Pintu berderit terbuka. Seorang wanita anggun yang sedang duduk di sisian tilam yang beralaskan dipan itu lantas mengerling takjub, tanda bahagia. Akhirnya yang ditunggu-tunggu telah tiba, batinnya.
Meski dengan satu-dua langkah yang tersaruk-saruk, pria yang baru saja masuk itu kemudian menggayutkan mantel dan topi usangnya pada satu kapstok di salah sudut tembok yang sebagian kayunya telah habis dilahap rayap. Perawakan pria itu galibnya pria-pria rumpun Melayu, dengan kulit berwarna sawo matang dan rambut yang sedikit agak bergelombang.
“Syukurlah, Ipie, kau tidak mengingkari janjimu untuk pulang tepat di hari yang entah sudah berapa purnama pernah kau ucap”. Kata Maria yang telah lama membekap rindu seraya melingkari tangannya ke dada Ipie dari arah belakang.
Ipie terpejam lalu tersenyum kecil merasakan hangatnya pelukan Maria. Sambil menekan punggung tangan kekasihnya agar pelukan semakin melekat, ia menjawab, “Ketahuilah! Pria sejati tak pernah memutar lidahnya sendiri, Maria”.
“Badanmu bangsai sekali, Ipie. Sedemikian beratkah beban pelarianmu di negeri asing sana?” Kata Maria prihatin menatap tubuh Ipie bak tengkorak hidup, setelah mengajak Ipie duduk di sisian tilam.
Alih-alih menjawab pertanyaan Maria, Ipie malah lekat-lekat menatap mata kekasihnya itu. Maria menekur, sementara Ipie lantas bermadah, “Oh, Maria. Pendar cahaya Tuhan sungguh-sungguh terbit di sepasang matamu”.
“Tahukah kau apa azamku?” Lanjutnya.
Maria tersipu. Kedua pipinya merona karena malu. Ia terus tertunduk, tanda dirinya menyembunyikan kebungahannya lantaran disanjung Ipie. Sedetik-dua, ia lantas menggeleng lemah.
“Aku ingin menjadi usia bagi segenap kehidupanmu”. Kata Ipie sambil merapikan beberapa helai rambut Maria yang menghalangi pandangannya.
Perlahan Maria menengadah. Kedua matanya bersitatap dengan mata Ipie. Tetapi ada yang ganjil! Mata indah Maria yang sebesar biji kenari itu perlahan berkaca-kaca dan sebentar kemudian linangan air mata yang seperti tertahan mulai membanjiri pelupuk matanya.
Dengan tatapan sedikit sembap yang tak begitu kentara, seutas senyum kering kemudian terbit dari rekah bibirnya. Ia lantas berkata, “Azamku tak jauh berbeda denganmu, Ipie. Aku ingin menjadi kehidupan bagi segenap usiamu”.

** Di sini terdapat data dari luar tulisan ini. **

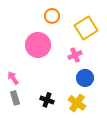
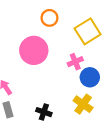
blue circle: (85, 78) -> (90, 77), moved
yellow cross: (77, 103) -> (83, 104), moved

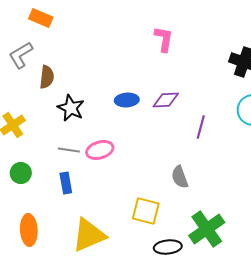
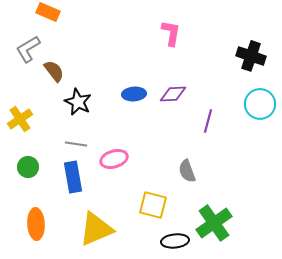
brown semicircle: (47, 77) -> (54, 71), turned -45
pink ellipse: (100, 150) -> (114, 159), moved
blue rectangle: (66, 183) -> (73, 177), size x1.4

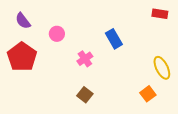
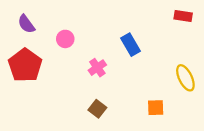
orange square: (148, 94) -> (156, 108), moved, turned 35

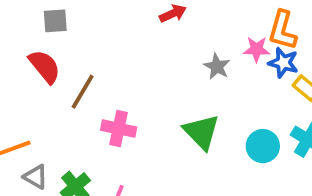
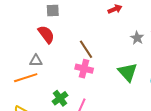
brown line: (83, 92) -> (86, 49), moved, turned -66
gray triangle: (36, 177) -> (36, 61), moved, turned -32

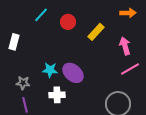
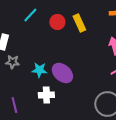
yellow rectangle: (96, 32) -> (79, 23), moved, turned -66
gray star: (23, 83) -> (12, 62), moved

Kemudian keduanya berpagutan, menghempaskan diri di atas tilam, memadu kasih, dan lantas bercumbu rayu di atas lembaran seprai yang keesokan paginya baru disadari bahwa ternyata mereka menyisakan sebercak darah berbentuk segitiga.
Tapi itu semua tidak pernah terjadi. Tepat seusai Maria menyatakan azamnya, Ipie dibekuk oleh beberapa anggota polisi intelijen yang tiba-tiba muncul dari arah punggungnya.
Ipie terperanjat, pengalaman panjangnya sebagai buronan politik sekonyong-konyong memantik nalar kritisnya: gerangan apa yang membuat kekasihnya berperilaku sedemikian kejam? Ia tak percaya kalau wanita yang amat dicintainya ternyata telah memasang perangkap untuknya.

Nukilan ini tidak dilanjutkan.